**Task prompt:**
Begin with the line that contains "Tasarımcının Eskiz Defteri Giriş" and transcribe each line after it, up to and including the last line of the listing below.

----------

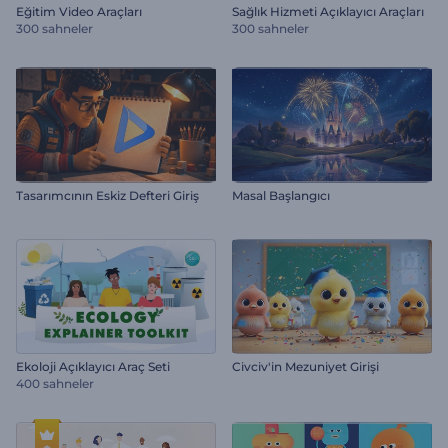
Eğitim Video Araçları
Sağlık Hizmeti Açıklayıcı Araçları
300 sahneler
300 sahneler
Tasarımcının Eskiz Defteri Giriş
Masal Başlangıcı
Ekoloji Açıklayıcı Araç Seti
Civciv'in Mezuniyet Girişi
400 sahneler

----------

**Solution for this task:**
Tasarımcının Eskiz Defteri Giriş
Masal Başlangıcı
Ekoloji Açıklayıcı Araç Seti
Civciv'in Mezuniyet Girişi
400 sahneler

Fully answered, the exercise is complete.